Dan understands the risk. During the early moments of 3:10 to Yuma, he and his sons witness Wade’s gang execute a successful stagecoach robbery, flat-out murdering the drivers, a couple of Pinkerton agents (one manning a Gatling gun, which grants the scene no end of noise and fast-cut energy), and one of their own (for “putting us all at risk”). They also wound, quite maliciously, bounty hunter McElroy (Peter Fonda), with whom Wade has some history; crawling and bleeding in the dust, McElroy’s Wade’s abject mirror, both men committed to violence as a living. And now, though Dan has worked so hard to leave the war behind him, he will be drawn into their dirty, violent business.

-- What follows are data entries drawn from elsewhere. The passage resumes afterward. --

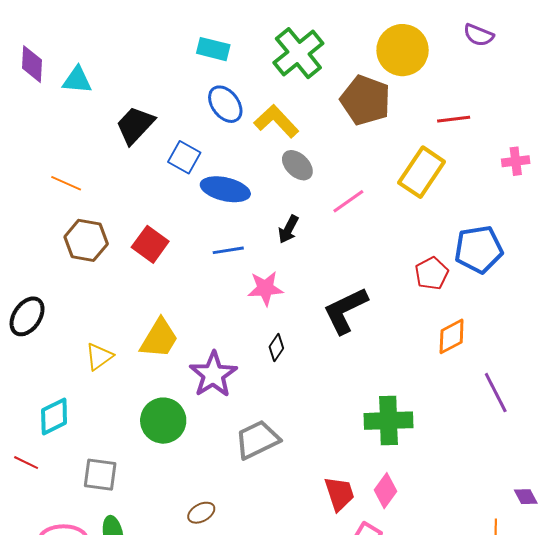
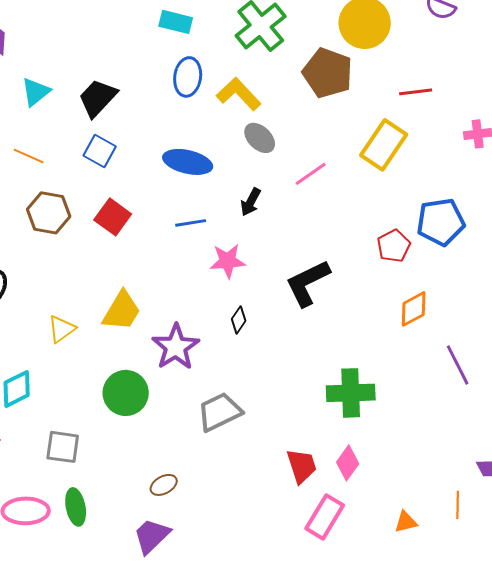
cyan triangle: (77, 80) -> (36, 92), moved, turned -44
blue ellipse: (225, 104) -> (188, 77), turned 45
blue square: (184, 157) -> (100, 151), moved

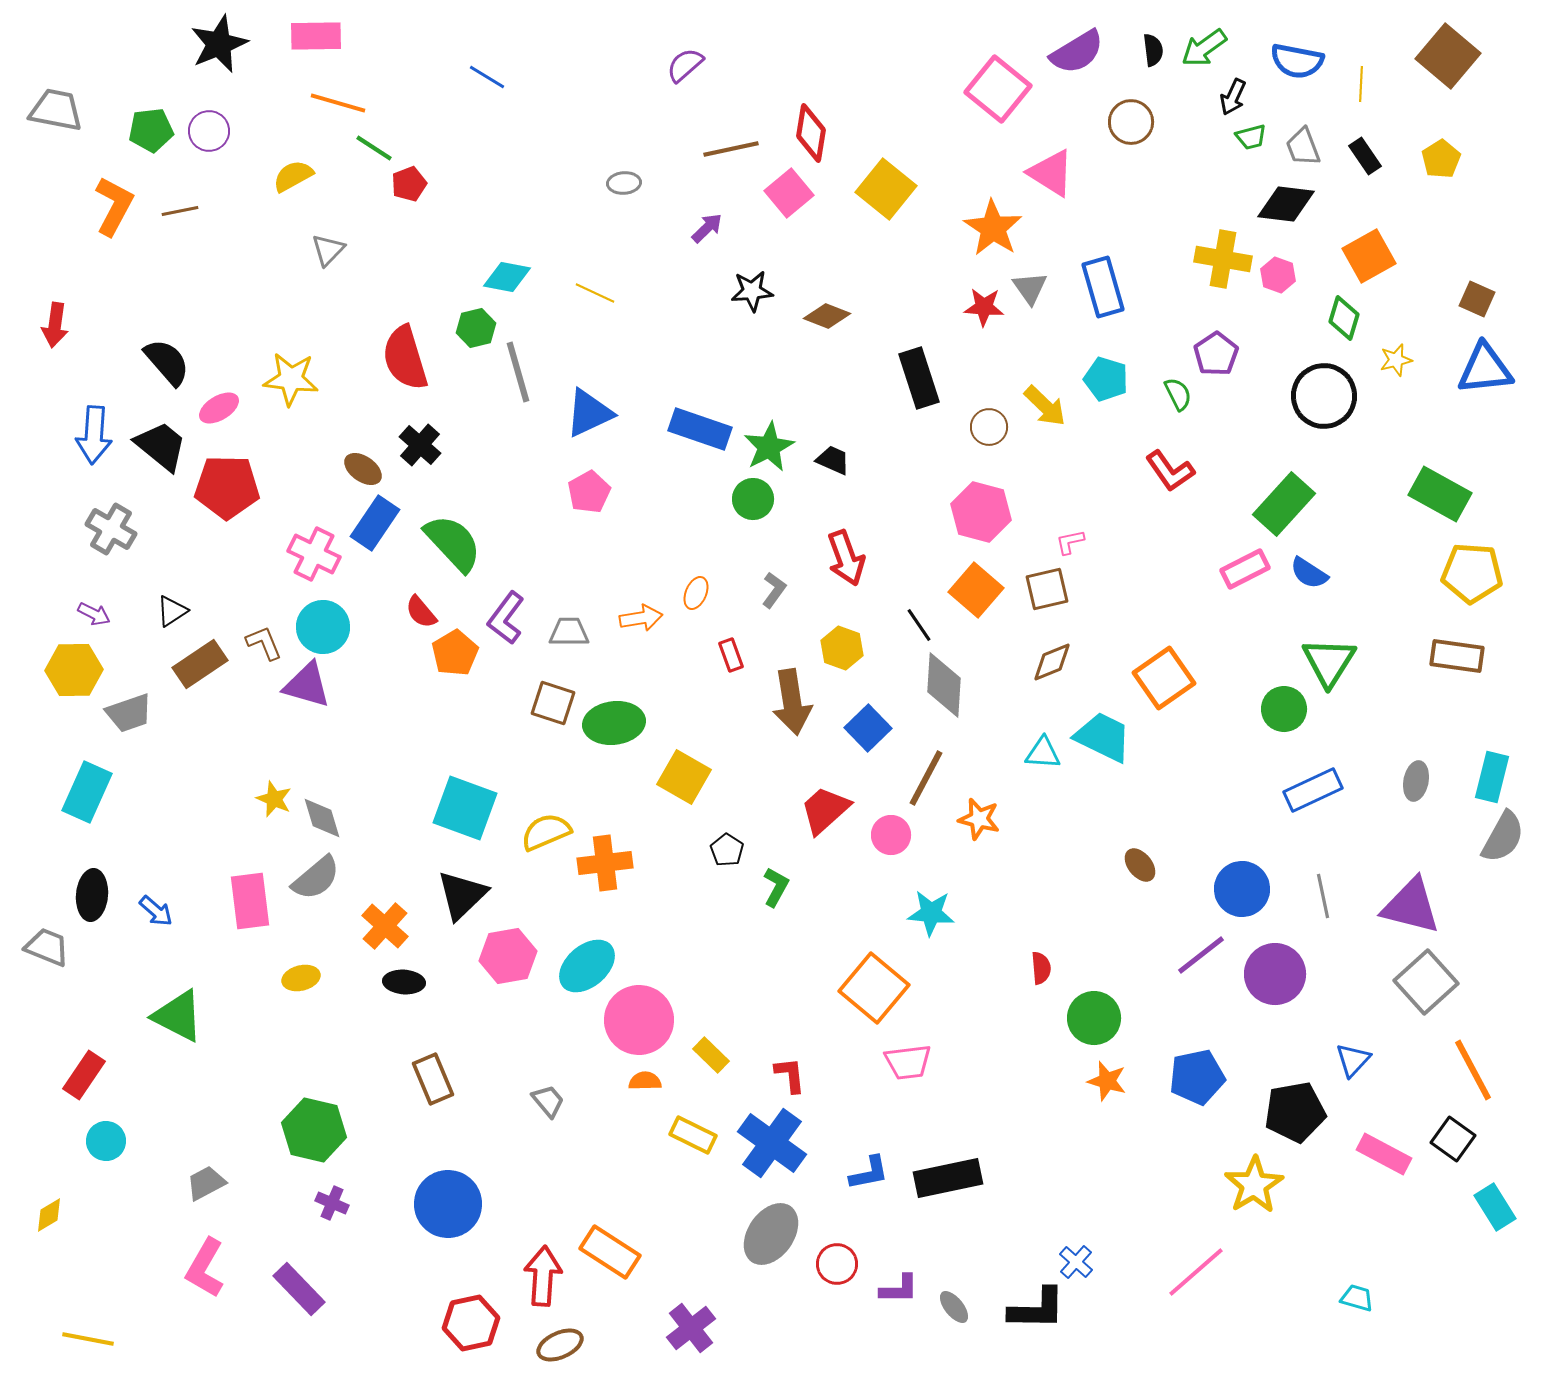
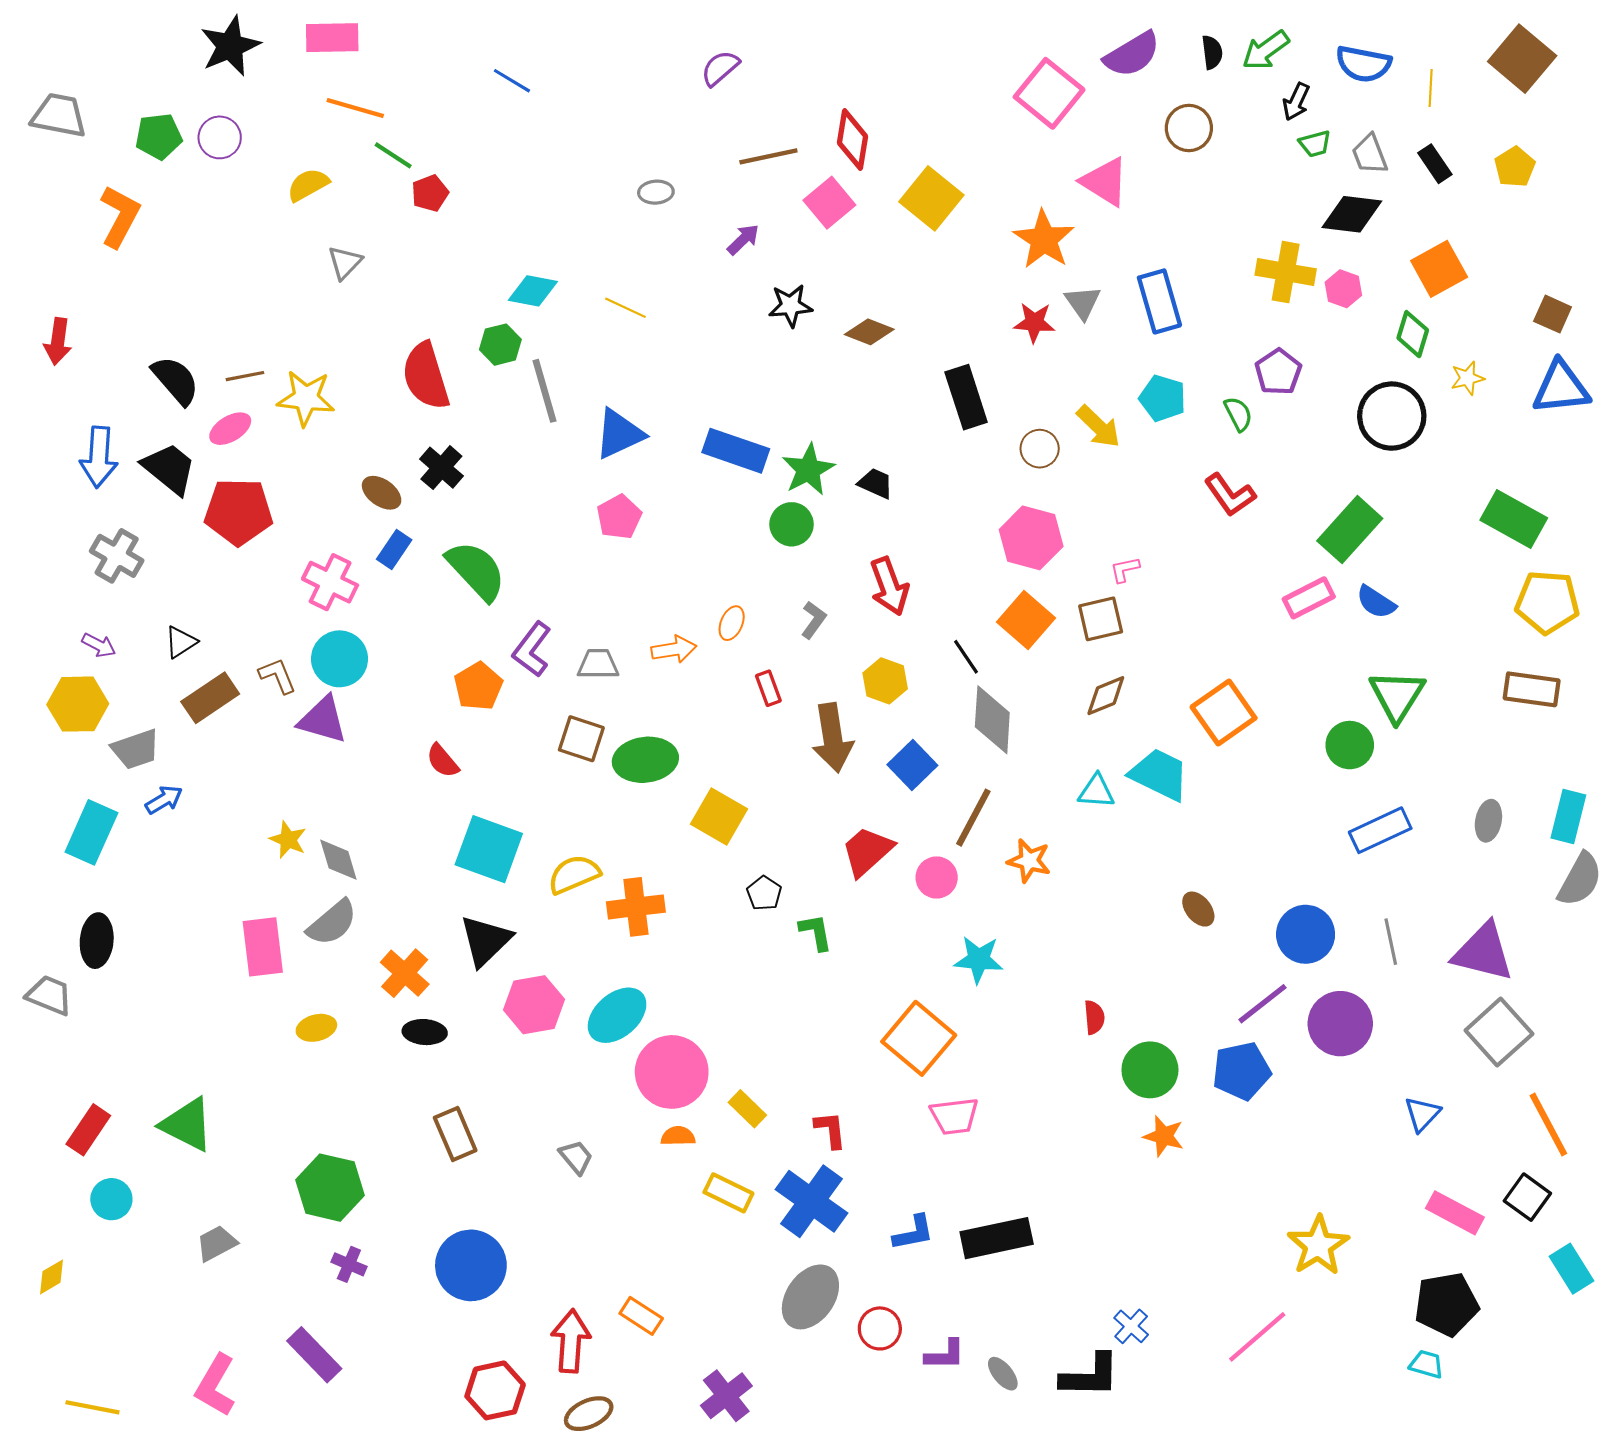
brown line: (180, 211) -> (245, 376), moved
blue rectangle: (375, 523) -> (394, 550), size x0.7
red semicircle: (421, 612) -> (443, 761), moved
green L-shape: (776, 887) -> (816, 932), turned -39
blue arrow: (156, 911) -> (164, 800), moved, turned -72
green triangle: (178, 1016) -> (187, 1125), moved
blue pentagon: (1197, 1077) -> (1241, 1071), moved
black pentagon: (1295, 1112) -> (1446, 1304), moved
orange rectangle: (610, 1252) -> (641, 1316), size x0.7
pink L-shape: (205, 1268) -> (215, 1385), moved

But where Wade and McElroy allude to honor and manhood, Dan is upfront about his focus on the money. When the gang spots Dan and his boys, Wade’s psycho killer sidekick Charlie Prince (Ben Foster) is inclined to shoot again, but Wade is impressed by Dan’s canny sense of what’s at stake. All he wants is his cattle, scattered during the melee. If Will and Alice are briefly charmed by Wade’s courtesies, Dan is resolute about the numbers: “He’s killed more men than the drought.”
The bulk of 3:10 follows the three-day ride to Contention, Dan watching Wade and vice versa. If Wade is full of himself, quoting from Proverbs, fretting over a childhood trauma, and sketching portraits like Jack in Titanic, Dan is severe even in his devotion to Will, his skin stretched tight against his cheekbones, his own backstory a dark commentary on wartime insanity. Wade and Dan see in one another all kinds of capacity, for ruthlessness and accuracy, pride and brutality.
“It’s man’s nature to take what he wants,” taunts Wade. Dan does his best to resist that nature, but he’s surrounded by it. Their journey starts to resemble a slasher movie as fellow travelers fall away, hunted by Wade’s gang, attacked by Apaches, even, during an especially vicious display, hacked to death by a fork in the throat. Though Dan and Wade measure themselves against everyone else (say, the Apaches, who, according to Wade, “enjoy killing”), they’re more like their foes — and one another — than not. Though Wade admonishes, “Your conscience is sensitive, Dan, not my favorite part of you,” he’s also plainly moved by Dan’s efforts to provide moral instruction for Will. Where they live, the lesson can only be dreadful.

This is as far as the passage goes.